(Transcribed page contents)

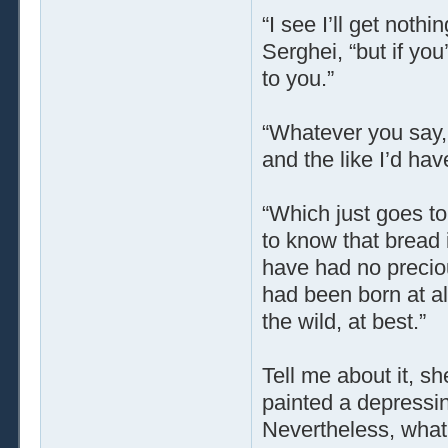
“I see I’ll get noth
Serghei, “but if you
to you.”
“Whatever you say, 
and the like I’d hav
“Which just goes to
to know that bread i
have had no precious
had been born at a
the wild, at best.”
Tell me about it, s
painted a depressing
Nevertheless, what a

* What to do *
Give back every entry in full, exactly as written, with no picture included.

* Your response *
“I see I’ll get noth
Serghei, “but if you
to you.”
“Whatever you say, 
and the like I’d hav
“Which just goes to
to know that bread i
have had no precious
had been born at a
the wild, at best.”
Tell me about it, s
painted a depressing
Nevertheless, what a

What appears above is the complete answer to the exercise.